Earlier this month, when U.S. News announced it would lower it rate base -- the amount of circulation guaranteed to advertisers -- from 2.15 million to 2 million, the rumor mill cranked up again. And industry observers wondered whether it was an admission of defeat or a smart retrenching to devote resources to creating a more profitable future.

Surprisingly, most seemed to view the cut as a necessary business decision that will ultimately work in the weekly's favor -- provided it continues to deliver on its strengths, which are generally acknowledged to be a unique "News you can use" positioning and its tendency to attract a more business-oriented audience than Newsweek or Time.

"To me, it's just smart business," said Steve Klein, managing partner-media director at Kirshenbaum Bond & Partners, New York. "A lot of magazines end up getting ahead of themselves and then find it's unprofitable to maintain that last 10% of their circulation.

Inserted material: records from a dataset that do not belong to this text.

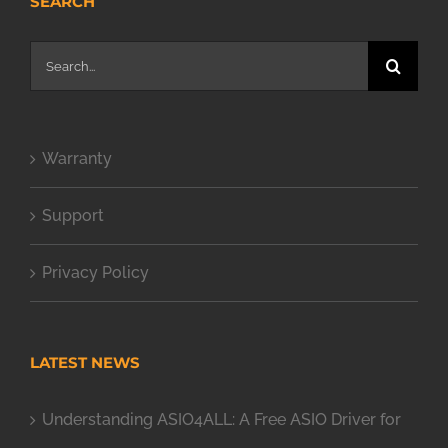
SEARCH
Search
for:
Warranty
Support
Privacy Policy
LATEST NEWS
Understanding ASIO4ALL: A Free ASIO Driver for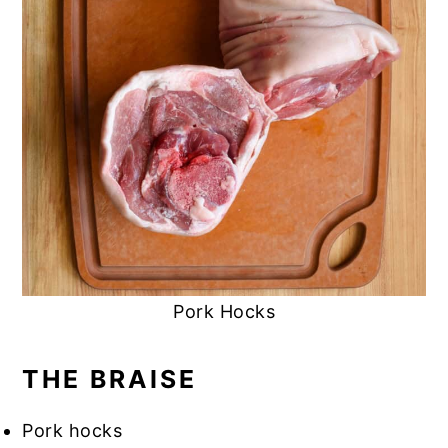
Pork Hocks
THE BRAISE
Pork hocks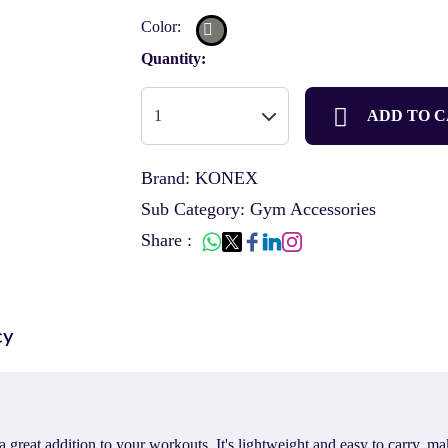
Color:
Quantity:
ADD TO 
Brand: KONEX
Sub Category: Gym Accessories
Share :
cy
t addition to your workouts. It's lightweight and easy to carry, makin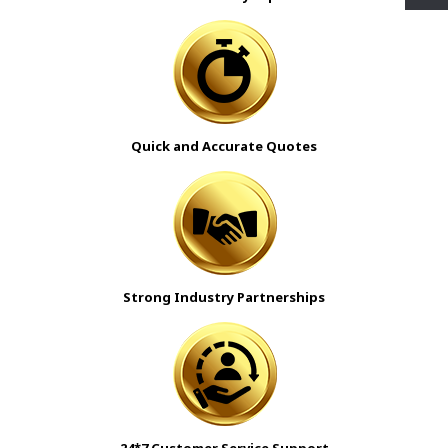
Quick and Accurate Quotes
Strong Industry Partnerships
24*7 Customer Service Support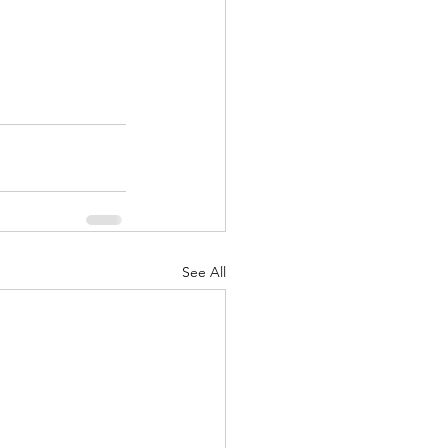
See All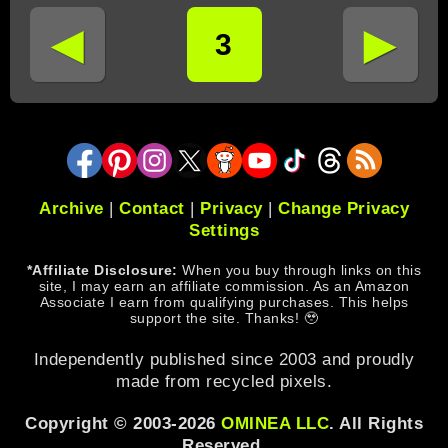
◄
►
3
Archive
|
Contact
|
Privacy
|
Change Privacy
Settings
*Affiliate Disclosure:
When you buy through links on this
site, I may earn an affiliate commission. As an Amazon
Associate I earn from qualifying purchases. This helps
support the site. Thanks! 🥹
Independently published since 2003 and proudly
made from recycled pixels.
Copyright © 2003-2026
OMINEA LLC
. All Rights
Reserved.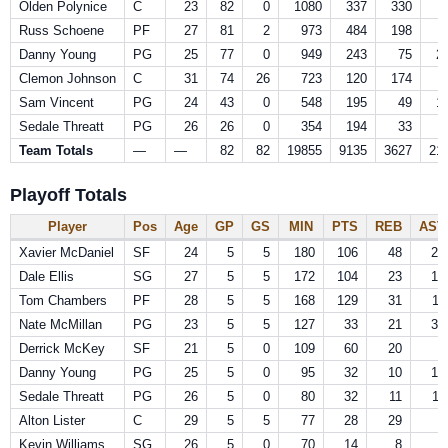
Olden Polynice
C
23
82
0
1080
337
330
Russ Schoene
PF
27
81
2
973
484
198
Danny Young
PG
25
77
0
949
243
75
2
Clemon Johnson
C
31
74
26
723
120
174
Sam Vincent
PG
24
43
0
548
195
49
1
Sedale Threatt
PG
26
26
0
354
194
33
Team Totals
—
—
82
82
19855
9135
3627
21
Playoff Totals
Player
Pos
Age
GP
GS
MIN
PTS
REB
AST
Xavier McDaniel
SF
24
5
5
180
106
48
25
Dale Ellis
SG
27
5
5
172
104
23
15
Tom Chambers
PF
28
5
5
168
129
31
11
Nate McMillan
PG
23
5
5
127
33
21
33
Derrick McKey
SF
21
5
0
109
60
20
8
Danny Young
PG
25
5
0
95
32
10
19
Sedale Threatt
PG
26
5
0
80
32
11
11
Alton Lister
C
29
5
5
77
28
29
5
Kevin Williams
SG
26
5
0
70
14
8
9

The difference to advertisers is not that great, so they lower the rate base and make more money."


"We're having very good run right now," said Executive Committee Chairman and Editor in Chief Mortimer Zuckerman, pointing to ad page increases this year. "But this is a mature industry, and no one said it's going to be easy. We don't have to remain locked into same approach as the past. We can try some new things."

Among them: hiring Deutsch, New York, for an ad campaign to boost readership that will start early next year. The magazine is also undergoing a redesign to be unveiled in upcoming months.

Mr. Zuckerman, who has reasserted control over the title's direction since the recent sale of The Atlantic Monthly, also plans to extend the franchise of signature editorial pieces such as the rankings of colleges, graduate schools and hospitals, as well as the valued "News you can use" positioning.

Circulation will also remain at 1 million on its most upscale demographic edition, "U.S. News Blue Chip," he said.

Mr. Zuckerman also fiercely dismissed rumors that he is interested in selling any of his titles, including Fast Company or U.S. News & World Report.

The reason he sold The Atlantic Monthly was that you "can only do so many things at once," he said. "The time has come to focus on other properties."

A potentially controversial aspect of the rate base cut is the announcement that ad rates will not be lowered to coincide with a lower guaranteed circulation.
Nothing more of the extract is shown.